■ Aim of the task ■
Find every line in the data that contains the word "settings". Return each of those lines.

Records for the task START

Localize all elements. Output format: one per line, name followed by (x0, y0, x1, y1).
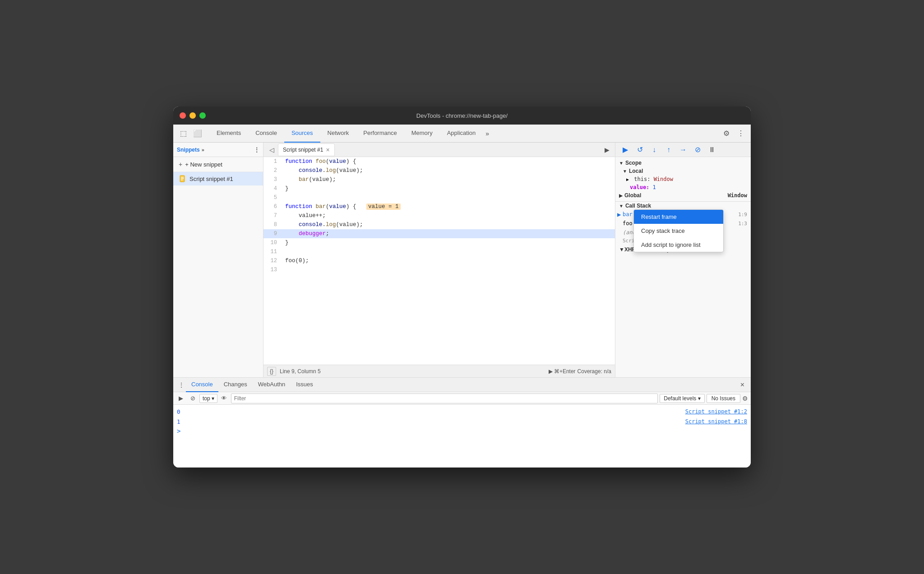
global-value: Window (728, 192, 747, 199)
inspect-icon[interactable]: ⬚ (177, 127, 189, 140)
more-tabs-icon[interactable]: » (483, 128, 492, 139)
callstack-header[interactable]: ▼ Call Stack (615, 202, 751, 210)
file-tab-label: Script snippet #1 (283, 147, 323, 153)
tab-application[interactable]: Application (440, 125, 483, 143)
new-snippet-label: + New snippet (185, 161, 222, 168)
console-value-0: 0 (177, 408, 190, 415)
sidebar-toggle-icon[interactable]: ◁ (265, 144, 278, 156)
step-button[interactable]: → (677, 144, 689, 156)
global-header[interactable]: ▶ Global Window (615, 191, 751, 199)
console-filter-input[interactable] (231, 393, 658, 403)
code-line-11: 11 (263, 247, 615, 256)
inspect-dom-icon[interactable]: 👁 (219, 393, 229, 403)
settings-icon[interactable]: ⚙ (720, 127, 733, 140)
resume-button[interactable]: ▶ (619, 144, 632, 156)
svg-rect-1 (181, 177, 184, 178)
new-snippet-button[interactable]: + + New snippet (173, 157, 263, 172)
run-shortcut[interactable]: ▶ ⌘+Enter (549, 368, 576, 375)
console-tab-issues[interactable]: Issues (291, 378, 319, 392)
console-source-0[interactable]: Script snippet #1:2 (685, 408, 747, 415)
console-prompt[interactable]: > (173, 426, 751, 435)
code-line-6: 6 function bar(value) { value = 1 (263, 202, 615, 211)
menu-icon[interactable]: ⋮ (735, 127, 747, 140)
context-menu-copy-trace[interactable]: Copy stack trace (634, 224, 723, 238)
close-button[interactable] (180, 112, 186, 119)
callstack-bar-location: 1:9 (738, 212, 747, 218)
plus-icon: + (179, 161, 182, 168)
local-arrow-icon: ▼ (623, 169, 627, 174)
console-tab-webauthn[interactable]: WebAuthn (253, 378, 291, 392)
console-value-1: 1 (177, 418, 190, 425)
tab-network[interactable]: Network (320, 125, 356, 143)
local-header[interactable]: ▼ Local (615, 167, 751, 175)
callstack-label: Call Stack (625, 203, 651, 209)
tab-console[interactable]: Console (248, 125, 284, 143)
execute-script-icon[interactable]: ▶ (176, 393, 186, 403)
line-num-7: 7 (263, 211, 282, 220)
line-content-10: } (282, 238, 615, 247)
no-issues-button[interactable]: No Issues (707, 394, 740, 403)
line-num-4: 4 (263, 184, 282, 193)
line-num-13: 13 (263, 265, 282, 274)
file-tab-snippet[interactable]: Script snippet #1 × (278, 144, 335, 156)
tab-memory[interactable]: Memory (404, 125, 440, 143)
status-bar: {} Line 9, Column 5 ▶ ⌘+Enter Coverage: … (263, 365, 615, 377)
tab-sources[interactable]: Sources (284, 125, 320, 143)
console-tab-console[interactable]: Console (186, 378, 218, 392)
console-output-line-2: 1 Script snippet #1:8 (173, 417, 751, 426)
line-num-6: 6 (263, 202, 282, 211)
console-output-line-1: 0 Script snippet #1:2 (173, 407, 751, 417)
code-line-3: 3 bar(value); (263, 175, 615, 184)
clear-console-icon[interactable]: ⊘ (188, 393, 198, 403)
line-content-2: console.log(value); (282, 166, 615, 175)
line-content-11 (282, 247, 615, 256)
traffic-lights (180, 112, 206, 119)
snippet-item-label: Script snippet #1 (189, 176, 233, 182)
snippet-file-icon (179, 175, 187, 183)
step-into-button[interactable]: ↓ (648, 144, 661, 156)
console-close-icon[interactable]: × (738, 379, 747, 391)
snippets-more-icon[interactable]: ⋮ (254, 147, 259, 153)
deactivate-breakpoints-icon[interactable]: ⊘ (691, 144, 704, 156)
step-out-button[interactable]: ↑ (662, 144, 675, 156)
pause-on-exceptions-icon[interactable]: ⏸ (706, 144, 718, 156)
line-num-3: 3 (263, 175, 282, 184)
line-content-13 (282, 265, 615, 274)
file-tab-close-icon[interactable]: × (326, 146, 329, 153)
step-over-button[interactable]: ↺ (633, 144, 646, 156)
console-tabs-more-icon[interactable]: ⋮ (177, 380, 186, 389)
device-icon[interactable]: ⬜ (191, 127, 204, 140)
console-tab-changes[interactable]: Changes (218, 378, 253, 392)
code-line-5: 5 (263, 193, 615, 202)
main-tabbar: ⬚ ⬜ Elements Console Sources Network Per… (173, 125, 751, 143)
console-settings-icon[interactable]: ⚙ (742, 395, 748, 402)
code-line-2: 2 console.log(value); (263, 166, 615, 175)
tabbar-right: ⚙ ⋮ (720, 127, 747, 140)
line-content-4: } (282, 184, 615, 193)
default-levels-button[interactable]: Default levels ▾ (660, 394, 704, 403)
context-menu-restart[interactable]: Restart frame (634, 210, 723, 224)
bottom-panel: ⋮ Console Changes WebAuthn Issues × ▶ ⊘ … (173, 377, 751, 468)
scope-header[interactable]: ▼ Scope (615, 159, 751, 167)
snippets-chevron[interactable]: » (202, 147, 204, 153)
line-content-8: console.log(value); (282, 220, 615, 229)
snippet-item-1[interactable]: Script snippet #1 (173, 172, 263, 185)
minimize-button[interactable] (189, 112, 196, 119)
tab-performance[interactable]: Performance (356, 125, 404, 143)
context-menu: Restart frame Copy stack trace Add scrip… (633, 209, 724, 252)
value-key: value: (630, 184, 653, 190)
console-source-1[interactable]: Script snippet #1:8 (685, 418, 747, 425)
window-title: DevTools - chrome://new-tab-page/ (416, 112, 508, 119)
global-arrow-icon: ▶ (619, 193, 623, 198)
run-snippet-icon[interactable]: ▶ (601, 144, 613, 155)
maximize-button[interactable] (199, 112, 206, 119)
this-key: this: (634, 176, 653, 182)
format-code-icon[interactable]: {} (267, 367, 276, 376)
code-line-13: 13 (263, 265, 615, 274)
callstack-bar-name: bar (623, 211, 633, 218)
console-toolbar: ▶ ⊘ top ▾ 👁 Default levels ▾ No Issues ⚙ (173, 392, 751, 405)
tab-elements[interactable]: Elements (209, 125, 248, 143)
context-selector[interactable]: top ▾ (199, 394, 217, 403)
code-editor[interactable]: 1 function foo(value) { 2 console.log(va… (263, 157, 615, 365)
context-menu-ignore[interactable]: Add script to ignore list (634, 238, 723, 252)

Records for the task END

■ Answer to this task ■
settings-icon[interactable]: ⚙ (720, 127, 733, 140)
console-settings-icon[interactable]: ⚙ (742, 395, 748, 402)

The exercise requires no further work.